Edgewise Therapeutics said it has signed a definitive agreement under which Servier will acquire sevasemten and Edgewise’s muscular dystrophy business for up to $2.65B in total consideration. The transaction includes $1.55B in upfront cash and up to $1.1B in additional regulatory and commercial milestone payments.
The deal is intended to strengthen Edgewise’s balance sheet and narrow its strategic focus to cardiovascular drug development. Following closing, the company plans to operate as a cardiovascular-focused business with a pipeline centered on EDG‑7500 for hypertrophic cardiomyopathy, EDG‑15400 for heart failure with preserved ejection fraction (HFpEF), and EDG‑003 for an undisclosed target. Edgewise said the upfront proceeds, combined with existing cash, are expected to fully fund EDG‑7500 through potential approval.

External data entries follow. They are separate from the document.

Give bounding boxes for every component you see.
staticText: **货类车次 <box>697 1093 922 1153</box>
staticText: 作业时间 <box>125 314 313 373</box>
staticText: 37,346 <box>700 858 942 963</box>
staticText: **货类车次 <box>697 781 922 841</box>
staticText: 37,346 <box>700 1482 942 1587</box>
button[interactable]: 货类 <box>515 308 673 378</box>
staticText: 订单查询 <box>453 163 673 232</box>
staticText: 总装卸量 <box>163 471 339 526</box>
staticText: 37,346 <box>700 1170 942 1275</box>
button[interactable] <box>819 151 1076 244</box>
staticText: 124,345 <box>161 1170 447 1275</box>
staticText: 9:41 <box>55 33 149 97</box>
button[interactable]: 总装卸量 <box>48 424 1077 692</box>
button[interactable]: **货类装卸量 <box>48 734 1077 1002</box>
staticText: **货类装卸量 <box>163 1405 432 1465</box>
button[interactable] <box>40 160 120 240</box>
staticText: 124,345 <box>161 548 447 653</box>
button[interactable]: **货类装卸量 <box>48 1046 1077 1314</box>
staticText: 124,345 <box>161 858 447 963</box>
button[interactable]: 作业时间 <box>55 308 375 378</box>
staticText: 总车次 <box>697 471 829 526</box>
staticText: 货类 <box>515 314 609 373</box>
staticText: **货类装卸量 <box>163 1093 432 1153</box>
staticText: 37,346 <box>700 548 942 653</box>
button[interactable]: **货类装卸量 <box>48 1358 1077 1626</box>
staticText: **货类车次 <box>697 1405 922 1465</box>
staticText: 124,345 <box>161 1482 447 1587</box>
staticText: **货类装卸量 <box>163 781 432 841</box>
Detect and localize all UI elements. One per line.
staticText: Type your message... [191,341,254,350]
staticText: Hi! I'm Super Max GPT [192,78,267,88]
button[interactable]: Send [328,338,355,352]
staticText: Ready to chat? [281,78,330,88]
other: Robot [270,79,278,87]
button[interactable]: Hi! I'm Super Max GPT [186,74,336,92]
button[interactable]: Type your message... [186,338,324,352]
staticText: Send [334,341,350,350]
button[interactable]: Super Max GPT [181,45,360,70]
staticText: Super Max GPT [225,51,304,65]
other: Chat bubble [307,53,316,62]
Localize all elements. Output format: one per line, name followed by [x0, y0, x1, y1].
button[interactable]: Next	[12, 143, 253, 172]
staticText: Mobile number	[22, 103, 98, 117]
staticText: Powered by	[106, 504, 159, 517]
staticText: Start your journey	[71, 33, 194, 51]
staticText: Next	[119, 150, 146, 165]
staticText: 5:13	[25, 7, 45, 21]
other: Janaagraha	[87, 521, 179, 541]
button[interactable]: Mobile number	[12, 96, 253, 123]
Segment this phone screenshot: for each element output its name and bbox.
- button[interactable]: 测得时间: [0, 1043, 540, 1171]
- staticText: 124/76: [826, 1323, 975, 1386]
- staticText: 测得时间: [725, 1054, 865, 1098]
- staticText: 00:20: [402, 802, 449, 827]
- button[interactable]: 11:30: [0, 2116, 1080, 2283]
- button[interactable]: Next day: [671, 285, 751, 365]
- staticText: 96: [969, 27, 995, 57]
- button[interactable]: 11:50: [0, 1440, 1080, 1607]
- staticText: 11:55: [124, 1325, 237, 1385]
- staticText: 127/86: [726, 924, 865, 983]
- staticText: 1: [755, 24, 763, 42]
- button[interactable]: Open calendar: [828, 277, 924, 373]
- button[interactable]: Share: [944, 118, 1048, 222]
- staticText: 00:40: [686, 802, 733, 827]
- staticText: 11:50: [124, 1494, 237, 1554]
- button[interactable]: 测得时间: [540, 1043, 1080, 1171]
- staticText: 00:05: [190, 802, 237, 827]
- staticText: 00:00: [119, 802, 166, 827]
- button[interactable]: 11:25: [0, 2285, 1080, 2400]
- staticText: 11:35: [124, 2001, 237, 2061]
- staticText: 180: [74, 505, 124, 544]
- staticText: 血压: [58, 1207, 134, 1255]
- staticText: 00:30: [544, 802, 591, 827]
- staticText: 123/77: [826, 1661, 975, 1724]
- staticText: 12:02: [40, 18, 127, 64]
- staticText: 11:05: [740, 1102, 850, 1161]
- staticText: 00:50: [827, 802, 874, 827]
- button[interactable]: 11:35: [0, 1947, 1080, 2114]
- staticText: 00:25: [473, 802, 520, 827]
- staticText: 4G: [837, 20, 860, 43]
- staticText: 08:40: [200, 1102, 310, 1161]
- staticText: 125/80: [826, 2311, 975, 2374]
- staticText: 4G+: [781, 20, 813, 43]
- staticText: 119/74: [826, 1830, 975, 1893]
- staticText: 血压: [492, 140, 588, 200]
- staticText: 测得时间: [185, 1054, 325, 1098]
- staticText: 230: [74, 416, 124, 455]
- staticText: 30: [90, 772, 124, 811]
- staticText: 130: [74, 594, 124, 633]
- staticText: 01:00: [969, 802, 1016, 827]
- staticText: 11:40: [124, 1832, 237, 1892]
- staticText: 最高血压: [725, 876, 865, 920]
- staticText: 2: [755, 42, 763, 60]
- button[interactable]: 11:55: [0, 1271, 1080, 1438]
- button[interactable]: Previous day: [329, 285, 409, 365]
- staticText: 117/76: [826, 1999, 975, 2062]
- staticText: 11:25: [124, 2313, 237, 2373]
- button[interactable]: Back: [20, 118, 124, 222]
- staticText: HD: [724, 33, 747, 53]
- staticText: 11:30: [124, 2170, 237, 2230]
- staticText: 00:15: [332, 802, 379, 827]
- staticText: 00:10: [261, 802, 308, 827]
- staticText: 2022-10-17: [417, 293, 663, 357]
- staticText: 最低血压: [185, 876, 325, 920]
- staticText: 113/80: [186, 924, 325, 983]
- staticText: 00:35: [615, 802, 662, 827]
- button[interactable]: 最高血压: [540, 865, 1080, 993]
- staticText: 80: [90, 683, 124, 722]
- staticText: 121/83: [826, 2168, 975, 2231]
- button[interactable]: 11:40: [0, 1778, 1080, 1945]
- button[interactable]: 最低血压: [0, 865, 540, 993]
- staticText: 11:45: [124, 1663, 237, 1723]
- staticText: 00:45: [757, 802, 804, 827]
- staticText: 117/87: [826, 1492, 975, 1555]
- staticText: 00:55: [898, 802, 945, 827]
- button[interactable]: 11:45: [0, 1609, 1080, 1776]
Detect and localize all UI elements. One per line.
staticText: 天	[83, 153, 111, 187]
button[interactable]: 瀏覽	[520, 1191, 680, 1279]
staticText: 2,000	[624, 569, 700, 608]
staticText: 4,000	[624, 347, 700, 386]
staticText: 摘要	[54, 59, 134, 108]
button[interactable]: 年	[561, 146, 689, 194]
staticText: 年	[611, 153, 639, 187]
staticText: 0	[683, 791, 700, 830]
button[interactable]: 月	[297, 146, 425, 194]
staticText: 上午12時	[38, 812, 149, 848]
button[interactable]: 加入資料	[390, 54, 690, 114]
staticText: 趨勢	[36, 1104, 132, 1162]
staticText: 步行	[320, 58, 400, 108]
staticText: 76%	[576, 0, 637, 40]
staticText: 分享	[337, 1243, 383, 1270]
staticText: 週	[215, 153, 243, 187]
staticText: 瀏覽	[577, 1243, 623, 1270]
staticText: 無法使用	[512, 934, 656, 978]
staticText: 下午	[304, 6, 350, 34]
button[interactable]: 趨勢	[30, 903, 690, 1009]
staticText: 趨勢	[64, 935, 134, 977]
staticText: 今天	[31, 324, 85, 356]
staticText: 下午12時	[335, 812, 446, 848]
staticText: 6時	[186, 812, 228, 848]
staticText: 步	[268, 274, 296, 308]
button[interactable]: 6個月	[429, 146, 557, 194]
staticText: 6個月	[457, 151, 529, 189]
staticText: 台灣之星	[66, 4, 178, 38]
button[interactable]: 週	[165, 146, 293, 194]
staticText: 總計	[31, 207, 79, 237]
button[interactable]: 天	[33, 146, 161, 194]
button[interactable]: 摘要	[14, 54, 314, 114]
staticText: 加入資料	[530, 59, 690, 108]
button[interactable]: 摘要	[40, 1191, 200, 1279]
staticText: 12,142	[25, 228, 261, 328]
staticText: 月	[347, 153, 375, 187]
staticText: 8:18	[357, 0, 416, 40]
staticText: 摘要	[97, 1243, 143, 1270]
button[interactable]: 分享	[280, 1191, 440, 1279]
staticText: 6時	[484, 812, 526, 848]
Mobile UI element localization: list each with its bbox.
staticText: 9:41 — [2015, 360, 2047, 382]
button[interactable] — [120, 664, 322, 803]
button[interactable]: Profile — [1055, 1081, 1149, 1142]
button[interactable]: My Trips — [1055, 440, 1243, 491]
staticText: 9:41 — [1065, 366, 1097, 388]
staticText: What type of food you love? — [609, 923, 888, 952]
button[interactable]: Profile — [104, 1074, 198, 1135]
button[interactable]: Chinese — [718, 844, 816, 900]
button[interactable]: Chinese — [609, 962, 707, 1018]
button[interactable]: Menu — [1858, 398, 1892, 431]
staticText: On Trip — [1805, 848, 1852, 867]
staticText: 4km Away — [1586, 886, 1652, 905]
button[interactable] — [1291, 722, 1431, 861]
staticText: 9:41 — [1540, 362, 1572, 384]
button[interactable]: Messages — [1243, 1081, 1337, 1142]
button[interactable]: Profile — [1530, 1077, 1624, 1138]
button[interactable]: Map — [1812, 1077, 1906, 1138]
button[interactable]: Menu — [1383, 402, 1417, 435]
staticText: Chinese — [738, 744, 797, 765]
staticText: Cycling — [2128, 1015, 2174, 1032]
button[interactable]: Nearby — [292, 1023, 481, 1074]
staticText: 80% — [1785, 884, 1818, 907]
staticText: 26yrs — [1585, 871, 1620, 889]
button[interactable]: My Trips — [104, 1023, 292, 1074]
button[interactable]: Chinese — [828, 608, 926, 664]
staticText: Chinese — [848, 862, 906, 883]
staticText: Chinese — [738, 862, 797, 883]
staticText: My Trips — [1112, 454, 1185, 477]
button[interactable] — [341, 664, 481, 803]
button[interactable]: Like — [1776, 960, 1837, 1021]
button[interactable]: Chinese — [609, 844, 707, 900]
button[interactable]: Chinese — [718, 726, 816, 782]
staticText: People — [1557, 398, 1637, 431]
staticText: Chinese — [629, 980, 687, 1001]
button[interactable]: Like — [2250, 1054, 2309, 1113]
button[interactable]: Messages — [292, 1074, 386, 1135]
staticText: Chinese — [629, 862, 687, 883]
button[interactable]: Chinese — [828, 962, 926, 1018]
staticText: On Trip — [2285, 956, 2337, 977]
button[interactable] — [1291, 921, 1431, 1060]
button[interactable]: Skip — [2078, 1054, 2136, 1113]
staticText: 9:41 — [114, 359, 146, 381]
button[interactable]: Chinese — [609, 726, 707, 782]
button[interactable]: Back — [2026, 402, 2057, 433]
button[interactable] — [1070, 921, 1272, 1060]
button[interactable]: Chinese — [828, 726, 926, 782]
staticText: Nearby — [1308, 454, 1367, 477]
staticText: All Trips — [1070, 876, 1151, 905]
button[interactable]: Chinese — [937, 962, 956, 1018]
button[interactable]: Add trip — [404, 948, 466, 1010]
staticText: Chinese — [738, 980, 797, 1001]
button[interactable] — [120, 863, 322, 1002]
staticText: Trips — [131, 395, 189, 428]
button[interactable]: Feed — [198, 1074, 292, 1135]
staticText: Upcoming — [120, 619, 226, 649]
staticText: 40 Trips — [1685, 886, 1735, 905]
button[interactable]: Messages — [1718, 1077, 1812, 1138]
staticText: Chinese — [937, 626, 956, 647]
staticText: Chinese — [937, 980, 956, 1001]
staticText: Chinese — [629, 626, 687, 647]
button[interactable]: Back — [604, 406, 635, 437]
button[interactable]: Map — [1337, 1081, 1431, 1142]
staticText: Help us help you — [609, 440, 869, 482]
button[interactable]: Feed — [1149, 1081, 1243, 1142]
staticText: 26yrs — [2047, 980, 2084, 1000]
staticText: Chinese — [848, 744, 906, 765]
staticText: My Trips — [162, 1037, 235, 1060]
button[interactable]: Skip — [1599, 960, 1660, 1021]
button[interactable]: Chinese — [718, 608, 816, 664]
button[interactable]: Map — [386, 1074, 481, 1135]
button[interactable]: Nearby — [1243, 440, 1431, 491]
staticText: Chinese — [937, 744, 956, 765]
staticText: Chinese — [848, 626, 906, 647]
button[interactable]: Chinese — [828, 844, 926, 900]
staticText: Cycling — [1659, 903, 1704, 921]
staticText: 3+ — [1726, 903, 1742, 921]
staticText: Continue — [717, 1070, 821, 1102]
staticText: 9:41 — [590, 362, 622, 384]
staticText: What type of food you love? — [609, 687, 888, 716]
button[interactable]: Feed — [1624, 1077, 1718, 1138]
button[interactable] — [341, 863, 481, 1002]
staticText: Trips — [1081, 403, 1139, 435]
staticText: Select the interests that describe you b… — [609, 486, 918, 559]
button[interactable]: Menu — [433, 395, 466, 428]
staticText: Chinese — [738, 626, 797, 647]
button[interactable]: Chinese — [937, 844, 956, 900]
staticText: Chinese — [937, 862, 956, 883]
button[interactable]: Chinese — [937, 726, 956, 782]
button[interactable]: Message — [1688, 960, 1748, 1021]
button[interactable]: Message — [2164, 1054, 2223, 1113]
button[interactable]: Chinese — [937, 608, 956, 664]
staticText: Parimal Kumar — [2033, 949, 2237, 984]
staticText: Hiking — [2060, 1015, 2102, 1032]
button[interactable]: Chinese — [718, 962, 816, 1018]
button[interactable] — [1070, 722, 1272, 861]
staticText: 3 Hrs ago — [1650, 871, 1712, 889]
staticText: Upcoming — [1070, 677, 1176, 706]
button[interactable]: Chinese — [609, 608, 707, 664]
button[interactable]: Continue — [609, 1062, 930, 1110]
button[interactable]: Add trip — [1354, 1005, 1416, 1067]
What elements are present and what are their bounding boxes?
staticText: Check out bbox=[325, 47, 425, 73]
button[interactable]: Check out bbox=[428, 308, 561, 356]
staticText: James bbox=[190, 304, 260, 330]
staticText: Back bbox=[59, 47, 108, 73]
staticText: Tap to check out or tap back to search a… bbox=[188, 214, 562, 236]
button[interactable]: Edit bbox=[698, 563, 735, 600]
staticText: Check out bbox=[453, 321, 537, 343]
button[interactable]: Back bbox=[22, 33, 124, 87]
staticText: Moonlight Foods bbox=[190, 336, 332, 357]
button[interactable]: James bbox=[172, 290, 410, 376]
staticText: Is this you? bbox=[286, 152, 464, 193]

Under the agreement, Servier will acquire all rights to sevasemten, including related intellectual property, know‑how, key agreements, regulatory filings, and clinical data needed to run the muscular dystrophy business. All Edgewise employees who primarily support the muscular dystrophy franchise will receive comparable job offers at Servier to support continuity of development and any future commercialization.
Edgewise said the transaction is designed to position sevasemten with an acquirer that has the global development, regulatory, and commercial infrastructure required to continue advancing the program for patients with muscular dystrophies.
The boards of directors of both Edgewise and Servier have unanimously approved the deal.